Of course, all of these unsavory details were willfully overlooked when American historians began hyping the cabin anew in the 1860s and beyond, when industrialism and the Civil War spawned a desperate push by historians to concoct and perpetuate a unified and cohesive national narrative. Even the most respected and influential historians erroneously place log cabins in America’s earliest days, acting as if the English colonists invented it and used the cabin to create the great nation. Esteemed historian John Palfrey asserted in 1860 that Jamestown’s colonists “made themselves comfortable in log- houses, of construction similar to those which are still scen [sic] in new settlement;” Edward Atwater insisted in 1881 that log cabins were in colonial New Haven. Yale bigwig Noah Porter made the same claim about Massachusetts in 1883. And David B. Scott, illustrator of children’s histories, placed log cabins on early Manhattan. Each and every one of them was wrong. Not that they can be blamed for perpetuating these apocrypha. They grew up saturated in log cabin-shaped propaganda. They had heard the log cabin legends for so long that they simply assumed all the stories they heard growing up were true.

But even after long-held cabin myths were debunked in books like Harold R. Shurtleff’s seminal 1939 work The Log Cabin Myth and C.A. Weslager’s 1969 The Log Cabin, Americans remained willfully and blissfully blind to the truth. Contemporary historians still pretend that log cabins were prevalent in colonial America: A 2006 children’s book that shall remain nameless came complete with anachronistic illustrations, guaranteeing a new generation a false history.
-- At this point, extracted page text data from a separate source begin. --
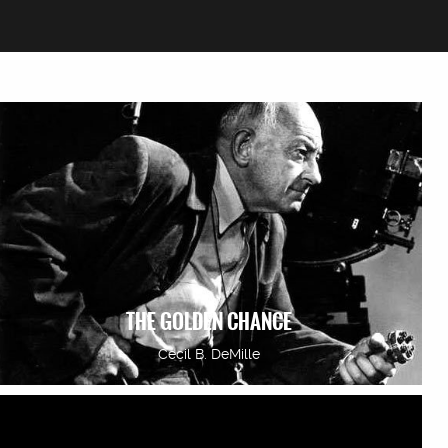
THE GOLDEN CHANCE
Cecil B. DeMille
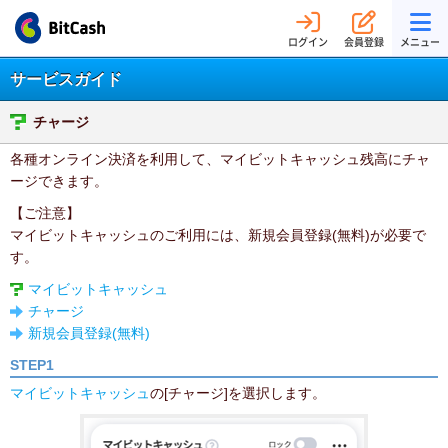
ログイン
会員登録
メニュー
サービスガイド
チャージ
各種オンライン決済を利用して、マイビットキャッシュ残高にチャ
ージできます。
【ご注意】
マイビットキャッシュのご利用には、新規会員登録(無料)が必要で
す。
マイビットキャッシュ
チャージ
新規会員登録(無料)
STEP1
マイビットキャッシュ
の[チャージ]を選択します。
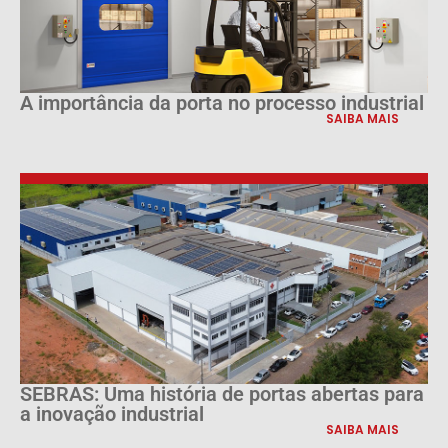
A importância da porta no processo industrial
SAIBA MAIS
SEBRAS: Uma história de portas abertas para
a inovação industrial
SAIBA MAIS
As Hunter S. Thompson once wrote, “Myths and legends die hard in America … We love them for the extra dimension they provide, the illusion of near-infinite possibility to erase the narrow confines of most men’s reality.” Americans desperately wanted to—still want to—believe that the log cabin has been around since our very beginning, because such a scant start made the nation’s improbable rise even more impressive. The juxtaposition between dreary log cabin and shining city upon a hill was too grand to resist.
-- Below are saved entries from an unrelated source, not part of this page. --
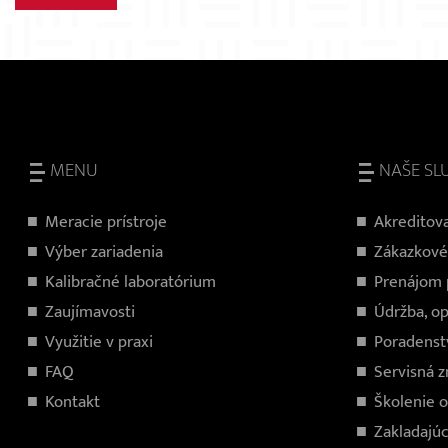
MENU
NAŠE SL
Meracie prístroje
Akreditova
Výber zariadenia
Zákazkové
Kalibračné laboratórium
Prenájom p
Zaujímavosti
Údržba, op
Využitie v praxi
Poradenst
FAQ
Servisná 
Kontakt
Školenie 
Zakladajúc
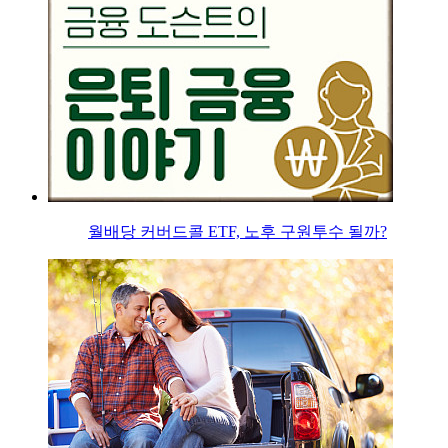
월배당 커버드콜 ETF, 노후 구원투수 될까?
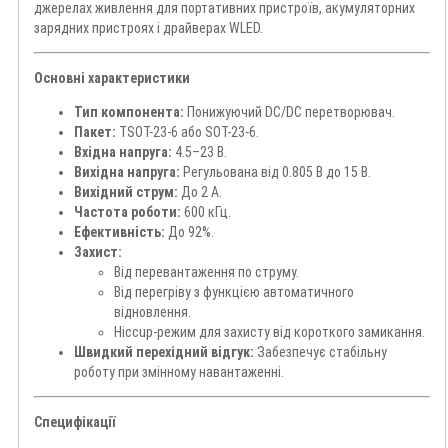
джерелах живлення для портативних пристроїв, акумуляторних
зарядних пристроях і драйверах WLED.
Основні характеристики
Тип компонента:
Понижуючий DC/DC перетворювач.
Пакет:
TSOT-23-6 або SOT-23-6.
Вхідна напруга:
4.5–23 В.
Вихідна напруга:
Регульована від 0.805 В до 15 В.
Вихідний струм:
До 2 А.
Частота роботи:
600 кГц.
Ефективність:
До 92%.
Захист:
Від перевантаження по струму.
Від перегріву з функцією автоматичного
відновлення.
Hiccup-режим для захисту від короткого замикання.
Швидкий перехідний відгук:
Забезпечує стабільну
роботу при змінному навантаженні.
Специфікації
Now, none of this is meant to diminish or demean the log cabin. And America’s ascension is impressive—unprecedented even—and the log cabin without a doubt played an essential role in making that happen, but we must also acknowledge the ugly bits too many histories purposefully ignore. Our nation would never have grown to such great heights without the log cabin, but it wasn’t because of Pilgrims and Puritans: It was unwanted immigrants who did the job. Nor is the log cabin the shining beacon we all imagine: the structure was a tool of cultural decimation, too.
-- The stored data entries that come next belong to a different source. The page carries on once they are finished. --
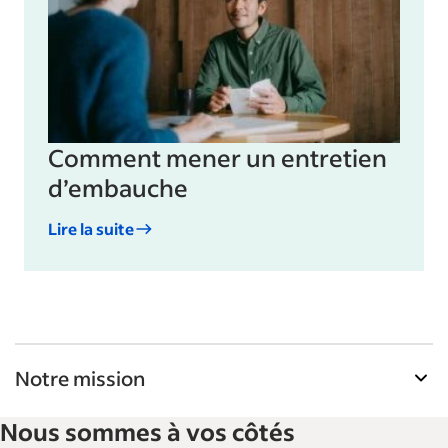
Comment mener un entretien
d’embauche
Lire la suite
Notre mission
La Bibliothèque de ressources pour les
Nous sommes à vos côtés
employeurs d'Indeed aide les entreprises à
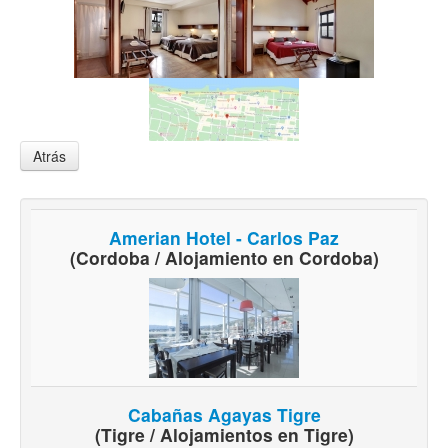
Atrás
Amerian Hotel - Carlos Paz
(Cordoba / Alojamiento en Cordoba)
Cabañas Agayas Tigre
(Tigre / Alojamientos en Tigre)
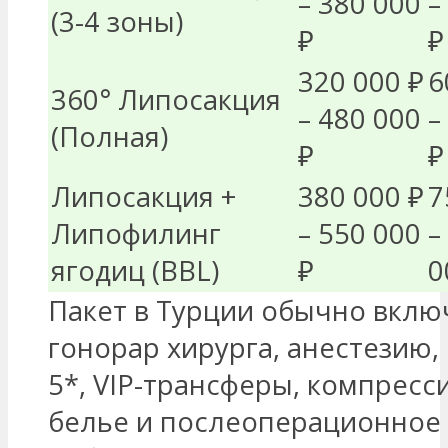
– 380 000
–
(3-4 зоны)
₽
₽
320 000 ₽
6
360° Липосакция
– 480 000
–
(Полная)
₽
₽
Липосакция +
380 000 ₽
7
Липофилинг
– 550 000
–
ягодиц (BBL)
₽
0
Пакет в Турции обычно вклю
гонорар хирурга, анестезию,
5*, VIP-трансферы, компрес
белье и послеоперационное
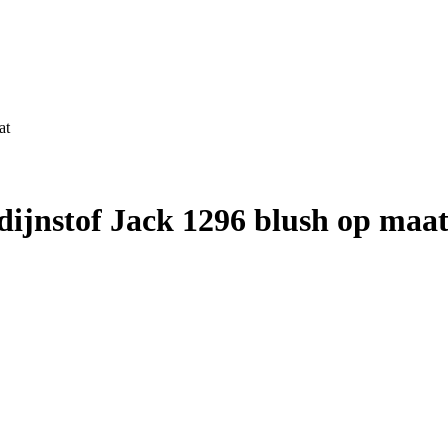
at
jnstof Jack 1296 blush op maa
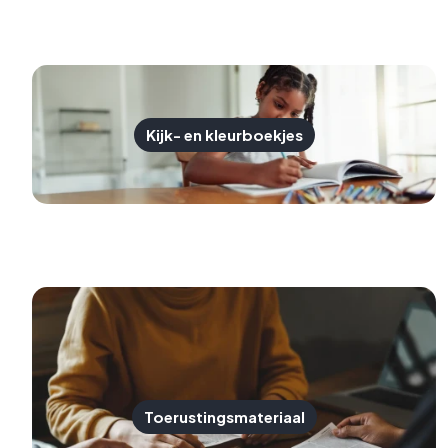
Kijk- en kleurboekjes
Toerustingsmateriaal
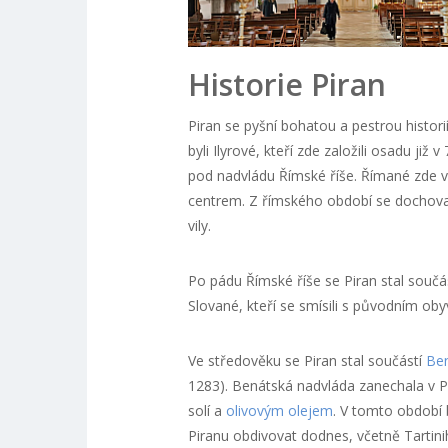
Historie Piran
Piran se pyšní bohatou a pestrou histori
byli Ilyrové, kteří zde založili osadu již v 7
pod nadvládu Římské říše. Římané zde v
centrem. Z římského období se dochoval
vily.
Po pádu Římské říše se Piran stal součást
Slované, kteří se smísili s původním oby
Ve středověku se Piran stal součástí
Ben
1283). Benátská nadvláda zanechala v 
solí a
olivovým olejem
. V tomto období
Piranu obdivovat dodnes, včetně Tartini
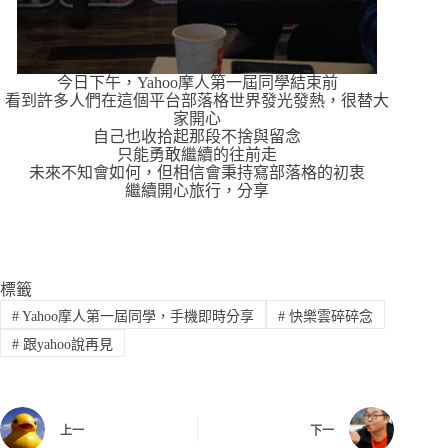
今日下午，
Yahoo摩人第一屆同學結束前
看到許多人們在這個平台部落格世界發光發熱，很替大
家開心
自己也收拾起那段不捨與留念
只能勇敢繼續的往前走
未來不知會如何，但相信會秉持寫部落格的初衷
繼續開心旅行，分享
標籤
#
Yahoo摩人第一屆同學，手機即時分享
#
快樂雲碎碎念
#
跟yahoo說再見
上一
下一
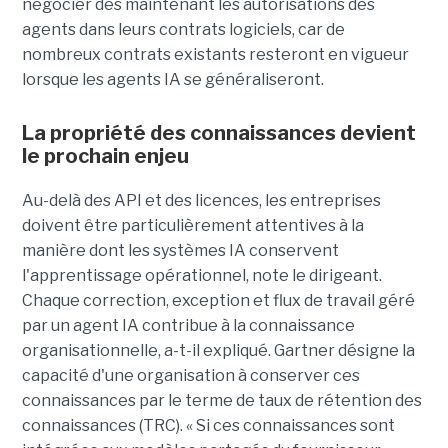
négocier dès maintenant les autorisations des
agents dans leurs contrats logiciels, car de
nombreux contrats existants resteront en vigueur
lorsque les agents IA se généraliseront.
La propriété des connaissances devient
le prochain enjeu
Au-delà des API et des licences, les entreprises
doivent être particulièrement attentives à la
manière dont les systèmes IA conservent
l'apprentissage opérationnel, note le dirigeant.
Chaque correction, exception et flux de travail géré
par un agent IA contribue à la connaissance
organisationnelle, a-t-il expliqué. Gartner désigne la
capacité d'une organisation à conserver ces
connaissances par le terme de taux de rétention des
connaissances (TRC). « Si ces connaissances sont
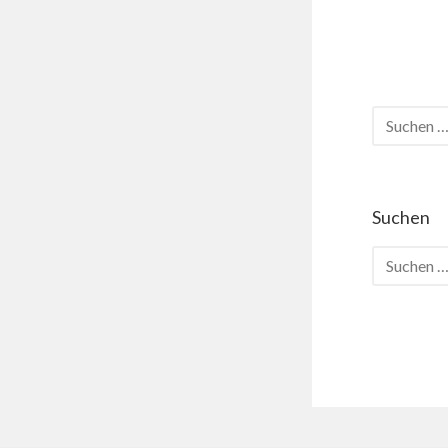
Suchen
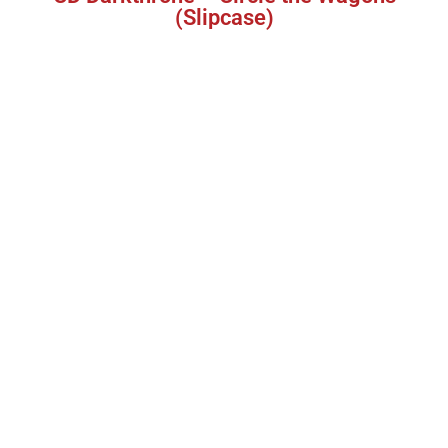
(Slipcase)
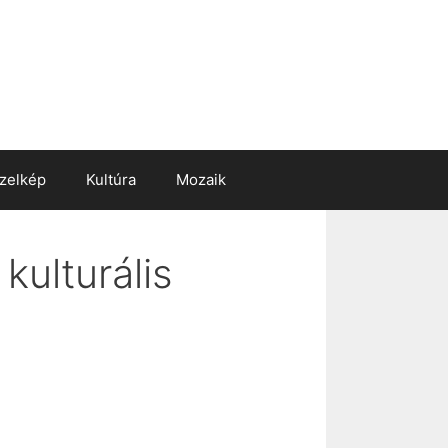
zelkép
Kultúra
Mozaik
ulturális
Understanding and emphasizing these impugning aspects of American history, and the log cabin’s role therein, gives us a fuller understanding not only of the seemingly unimpeachable structure we so blindly love, but of the country itself. While the trials and tribulations log cabin-living on the frontier ingrained in Americans some great traits—grit, determination, and adaptability—the structure also exemplifies some of the nation’s more negative characteristics: persistent discrimination, racial entitlement, and ecological ravaging. The log cabin was essential in making the nation grow, but it wrought plenty of devastation along the way.

The log cabin is in this way the most comprehensive of all American icons. It embodies the good and bad of our nation. In one scenario it offered endless opportunity, in another it was, simply, the end. Held one way, it’s symbolic of the nation’s tenacity and can-do spirit; held another, it’s a reminder of the racial and ethnic violence that cleared the way for European settlers. And all these angles, good and bad, are essential to shaping our nation’s future, too. As the nation navigates fresh layers of nativism and xenophobia, we must ask ourselves, do we want our nation to live up to the myths we’ve written, or to continue repeating hideous mistakes of the past, passing problems onto revisionists of tomorrow?